Fundamental value will ultimately help the share prices of companies that have done well in the pandemic. (And it’s wise to remember that, despite poor economic news overall, some company products are selling very well and have even benefited from the current environment.)
But fundamental value will also eventually help companies in sectors beaten down by the Coronavirus situation, such as airlines and restaurants. Do you think people will never fly in an airplane or eat out again? Eventually, those sectors will surely pick up. Their stocks may reflect the beaten-down nature of the businesses for a while, but eventually, they’ll start having up earnings years. And the stocks will follow.
Review your portfolio with your financial advisor to establish whether it makes sense to purchase more stock now, not less.
Dividend Reinvestment Buys More When Share Prices Drop
If you own stocks that offer dividends, and have dividends reinvested, your dividends purchase more stocks when prices drop. Let’s say you own 1,000 shares of a stock that traded for $100 in early 2020. The quarterly dividend is $0.50, or 2 percent annually, nicely above many cash instruments. A reinvestment at that point would have netted you $500, or five new shares of stock at $100.
If the stock falls to $80, however, and trades at that level during the next quarter’s dividend payout, you will receive 6.25 new shares at $80. You’ll have more shares due to reinvestment. Then, if the stock moves upward gradually, those new shares gain proportionally more than shares bought at $100.
Some dividend companies also allow shareholders to purchase additional stock with no trading fees.

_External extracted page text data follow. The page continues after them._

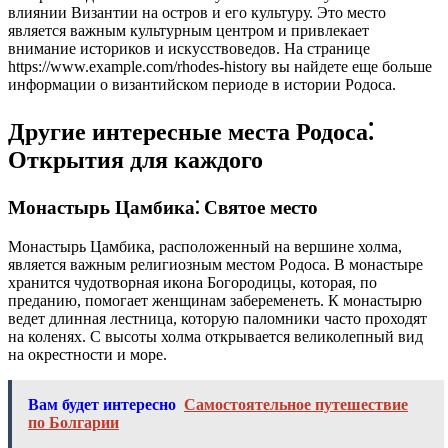
влиянии Византии на остров и его культуру. Это место
является важным культурным центром и привлекает
внимание историков и искусствоведов. На странице
https://www.example.com/rhodes-history вы найдете еще больше
информации о византийском периоде в истории Родоса.
Другие интересные места Родоса⁚
Открытия для каждого
Монастырь Цамбика⁚ Святое место
Монастырь Цамбика, расположенный на вершине холма,
является важным религиозным местом Родоса. В монастыре
хранится чудотворная икона Богородицы, которая, по
преданию, помогает женщинам забеременеть. К монастырю
ведет длинная лестница, которую паломники часто проходят
на коленях. С высоты холма открывается великолепный вид
на окрестности и море.
Вам будет интересно
Самостоятельное путешествие
по Болгарии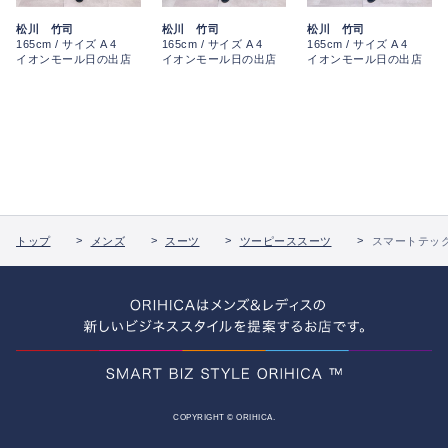
松川 竹司
松川 竹司
松川 竹司
165cm / サイズ A 4
165cm / サイズ A 4
165cm / サイズ A 4
イオンモール日の出店
イオンモール日の出店
イオンモール日の出店
トップ
メンズ
スーツ
ツーピーススーツ
スマートテック
COPYRIGHT © ORIHICA.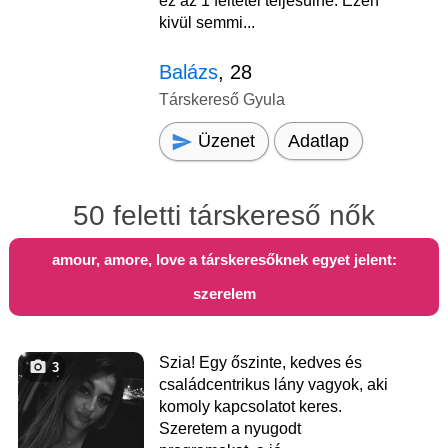
ez az 1 feltétel teljesülne. Ezen
kivül semmi...
Balázs
, 28
Társkereső Gyula
Üzenet
Adatlap
50 feletti társkereső nők
amour, amore, love a társkeresőknek egyet jelent:
szerelem
Szia! Egy őszinte, kedves és
3
családcentrikus lány vagyok, aki
komoly kapcsolatot keres.
Szeretem a nyugodt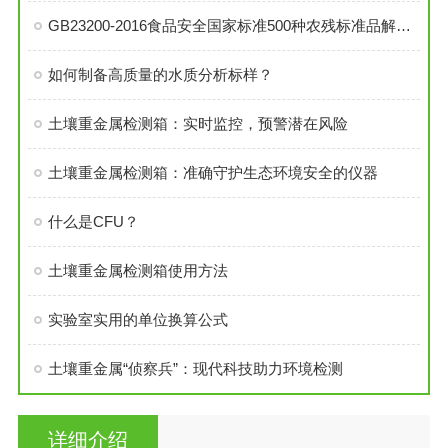
GB23200-2016食品安全国家标准500种农残标准品解决方案
如何制备高质量的水质分析标样？
土壤重金属检测箱：实时监控，预警潜在风险
土壤重金属检测箱：准确守护生态环境安全的仪器
什么是CFU？
土壤重金属检测箱使用方法
实验室实用的单位换算公式
土壤重金属“侦察兵”：现代科技助力环境检测
详细介绍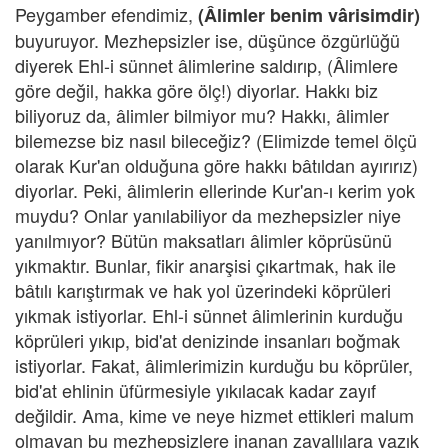
Peygamber efendimiz,
(Âlimler benim vârisimdir)
buyuruyor. Mezhepsizler ise, düşünce özgürlüğü
diyerek Ehl-i sünnet âlimlerine saldırıp, (Âlimlere
göre değil, hakka göre ölç!) diyorlar. Hakkı biz
biliyoruz da, âlimler bilmiyor mu? Hakkı, âlimler
bilemezse biz nasıl bileceğiz? (Elimizde temel ölçü
olarak Kur'an olduğuna göre hakkı bâtıldan ayırırız)
diyorlar. Peki, âlimlerin ellerinde Kur'an-ı kerim yok
muydu? Onlar yanılabiliyor da mezhepsizler niye
yanılmıyor? Bütün maksatları âlimler köprüsünü
yıkmaktır. Bunlar, fikir anarşisi çıkartmak, hak ile
bâtılı karıştırmak ve hak yol üzerindeki köprüleri
yıkmak istiyorlar. Ehl-i sünnet âlimlerinin kurduğu
köprüleri yıkıp, bid'at denizinde insanları boğmak
istiyorlar. Fakat, âlimlerimizin kurduğu bu köprüler,
bid'at ehlinin üfürmesiyle yıkılacak kadar zayıf
değildir. Ama, kime ve neye hizmet ettikleri malum
olmayan bu mezhepsizlere inanan zavallılara yazık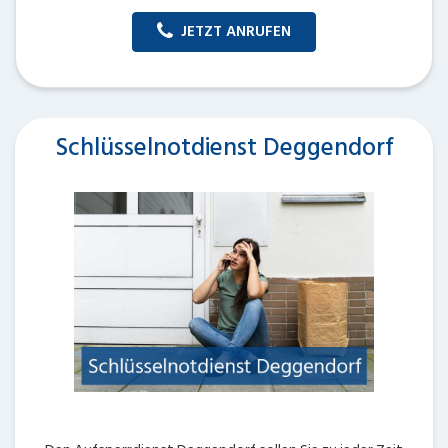
JETZT ANRUFEN
Schlüsselnotdienst Deggendorf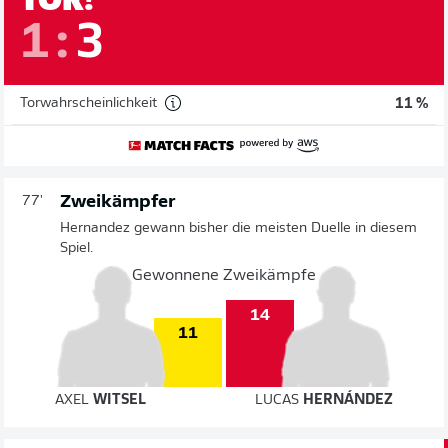
1
:
3
Torwahrscheinlichkeit
11 %
Zweikämpfer
77'
Hernandez gewann bisher die meisten Duelle in diesem
Spiel.
Gewonnene Zweikämpfe
14
11
AXEL
WITSEL
LUCAS
HERNÁNDEZ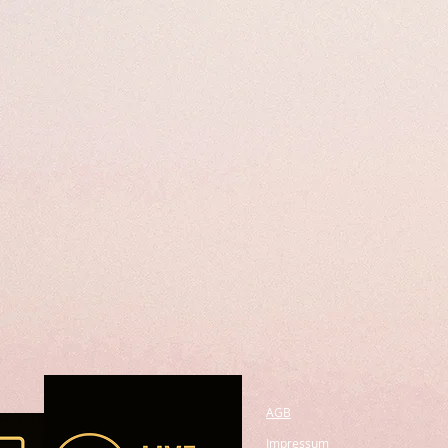
AGB
Impressum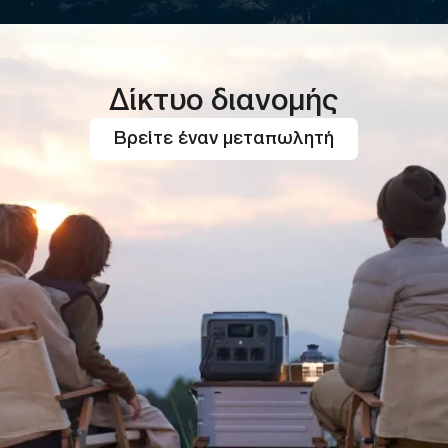
Δίκτυο διανομής
Βρείτε έναν μεταπωλητή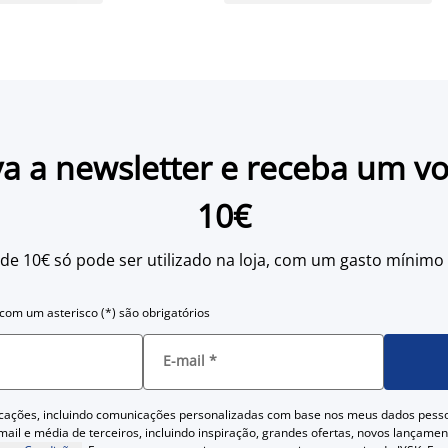
a a newsletter e receba um v
10€
 de 10€ só pode ser utilizado na loja, com um gasto mínimo
om um asterisco (*) são obrigatórios
E-mail
*
cações, incluindo comunicações personalizadas com base nos meus dados pess
ail e média de terceiros, incluindo inspiração, grandes ofertas, novos lançam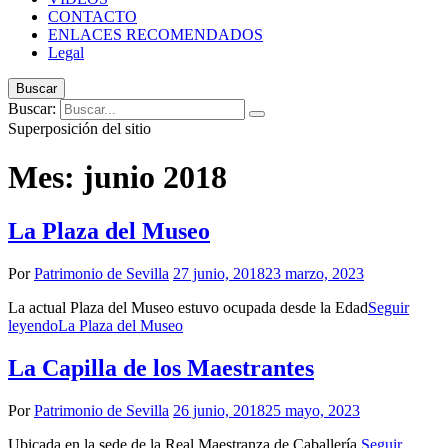
CONTACTO
ENLACES RECOMENDADOS
Legal
Buscar
Buscar:
Superposición del sitio
Mes:
junio 2018
La Plaza del Museo
Por
Patrimonio de Sevilla
27 junio, 2018
23 marzo, 2023
La actual Plaza del Museo estuvo ocupada desde la Edad
Seguir
leyendo
La Plaza del Museo
La Capilla de los Maestrantes
Por
Patrimonio de Sevilla
26 junio, 2018
25 mayo, 2023
Ubicada en la sede de la Real Maestranza de Caballería,
Seguir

Dollar Cost Averaging Over Time
Markets are choppy right now. What if there is no vaccine? What if governments have to close again? The broad market averages could fluctuate up and down.
Fortunately, there is a way to minimize the effect of down fluctuations on your stock portfolio – and maximize your bargain purchases! It’s called Dollar Cost Averaging (DCA).

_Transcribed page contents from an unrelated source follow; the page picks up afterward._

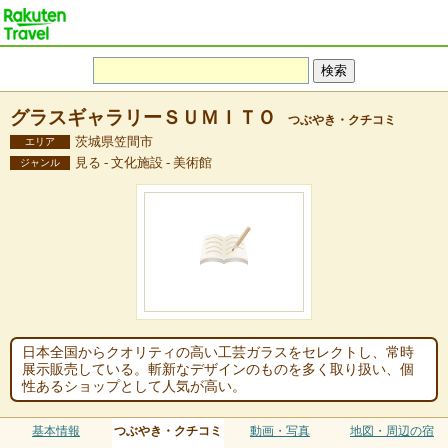
グラスギャラリーＳＵＭＩＴＯ
つぶやき・クチコミ
茨城県笠間市
エリア
見る - 文化施設 - 美術館
ジャンル
日本全国からクオリティの高い工芸ガラスをセレクトし、常時
展示販売している。斬新なデザインのものを多く取り扱い、個
性あるショップとして人気が高い。
基本情報
つぶやき・クチコミ
動画・写真
地図・周辺の宿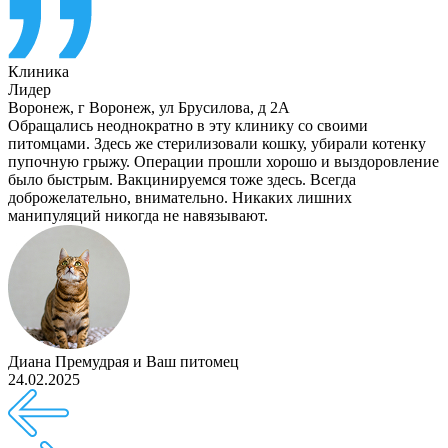
Клиника
Лидер
Воронеж
,
г Воронеж, ул Брусилова, д 2А
Обращались неоднократно в эту клинику со своими
питомцами. Здесь же стерилизовали кошку, убирали котенку
пупочную грыжу. Операции прошли хорошо и выздоровление
было быстрым. Вакцинируемся тоже здесь. Всегда
доброжелательно, внимательно. Никаких лишних
манипуляций никогда не навязывают.
Диана Премудрая
и
Ваш питомец
24.02.2025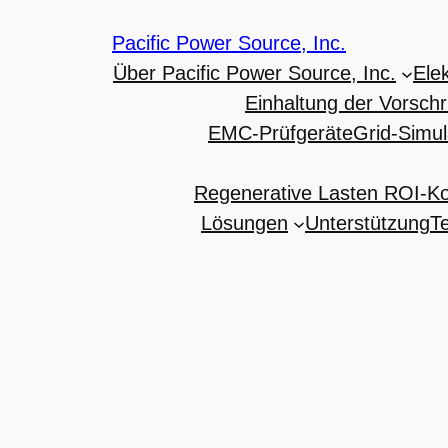
Pacific Power Source, Inc.
Über Pacific Power Source, Inc.
Ele
Einhaltung der Vorschr
EMC-Prüfgeräte
Grid-Simu
Regenerative Lasten ROI-K
Lösungen
Unterstützung
T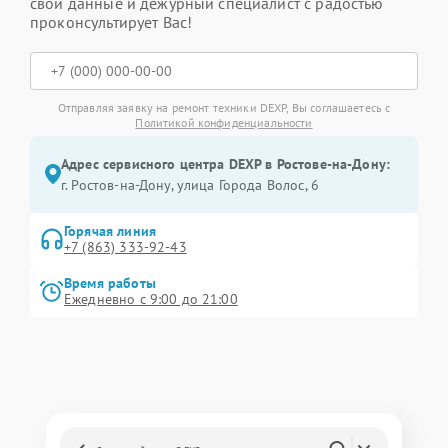
свои данные и дежурный специалист с радостью
проконсультирует Вас!
Отправляя заявку на ремонт техники DEXP, Вы соглашаетесь с
Политикой конфиденциальности
Адрес сервисного центра DEXP в Ростове-на-Дону:
г. Ростов-на-Дону, улица Города Волос, 6
Горячая линия
+7 (863) 333-92-43
Время работы
Ежедневно с 9:00 до 21:00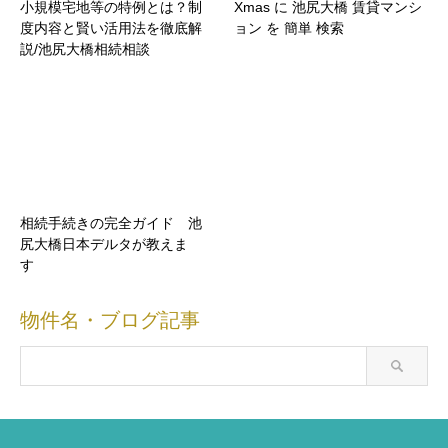
小規模宅地等の特例とは？制
Xmas に 池尻大橋 賃貸マンシ
度内容と賢い活用法を徹底解
ョン を 簡単 検索
説/池尻大橋相続相談
相続手続きの完全ガイド 池
尻大橋日本デルタが教えま
す
物件名・ブログ記事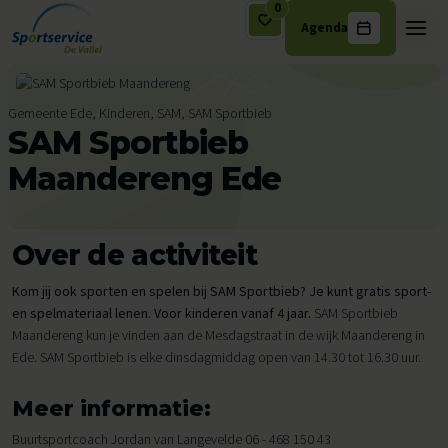
0
Agenda
Ga naar de inhoud
Gemeente Ede, Kinderen, SAM, SAM Sportbieb
SAM Sportbieb
Maandereng Ede
Over de activiteit
Kom jij ook sporten en spelen bij SAM Sportbieb? Je kunt gratis sport-
en spelmateriaal lenen. Voor kinderen vanaf 4 jaar.
SAM Sportbieb
Maandereng kun je vinden aan de Mesdagstraat in de wijk Maandereng in
Ede. SAM Sportbieb is elke dinsdagmiddag open van 14.30 tot 16.30 uur.
Meer informatie:
Buurtsportcoach Jordan van Langevelde 06 - 468 150 43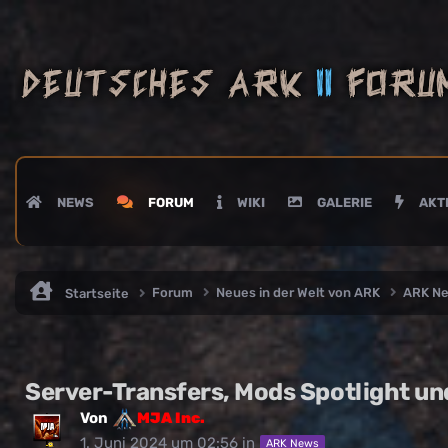
NEWS
FORUM
WIKI
GALERIE
AKTI
Forum
Neues in der Welt von ARK
ARK N
Startseite
Server-Transfers, Mods Spotlight un
Von
MJA Inc.
1. Juni 2024 um 02:56
in
ARK News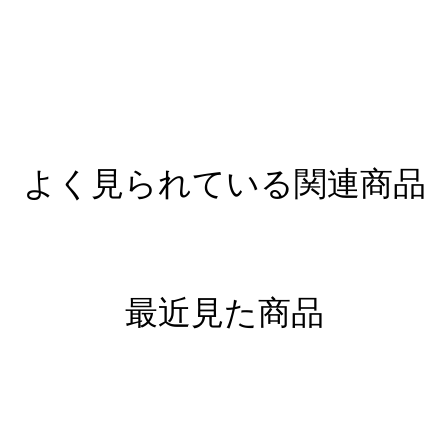
よく見られている関連商品
最近見た商品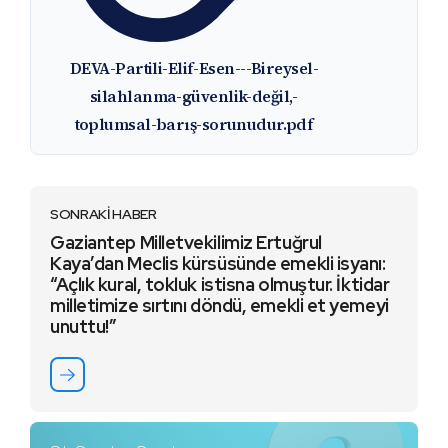
DEVA-Partili-Elif-Esen---Bireysel-
silahlanma-güvenlik-değil,-
toplumsal-barış-sorunudur.pdf
SONRAKİ HABER
Gaziantep Milletvekilimiz Ertuğrul
Kaya’dan Meclis kürsüsünde emekli isyanı:
“Açlık kural, tokluk istisna olmuştur. İktidar
milletimize sırtını döndü, emekli et yemeyi
unuttu!”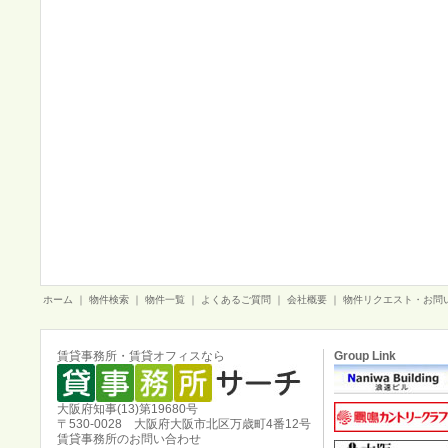
ホーム
｜
物件検索
｜
物件一覧
｜
よくあるご質問
｜
会社概要
｜
物件リクエスト・お問
賃貸事務所・賃貸オフィスなら
Group Link
大阪府知事(13)第19680号
〒530-0028 大阪府大阪市北区万歳町4番12号
賃貸事務所のお問い合わせ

DCA is simple. You don’t try to time when the up points will occur in the market, and you don’t try to predict down periods. You simply purchase consistently, within a given designated period (such as once a month), no matter what the market does.
DCA means choosing a sum to invest in stocks every designated period. Then, at the designated point, you purchase stocks worth that designated sum for your portfolio. Retirement plans such as 401(k)s already use DCA, since contributions are made every month.
In other words, if there’s a dip in the market in Month 2, you buy at a reduced price – realizing the bargain shopping discussed above. If the market rises in Month 3, you buy at a slightly higher price – but given the average 10 percent annual returns in stock markets, it’s likely that those stocks will eventually be worth much more. The market falls again in Month 4, and there you are again, buying stocks at a bargain price.
DCA also removes the likelihood that you’ll buy a lot at the top of the market, since you’re averaging stock prices every month.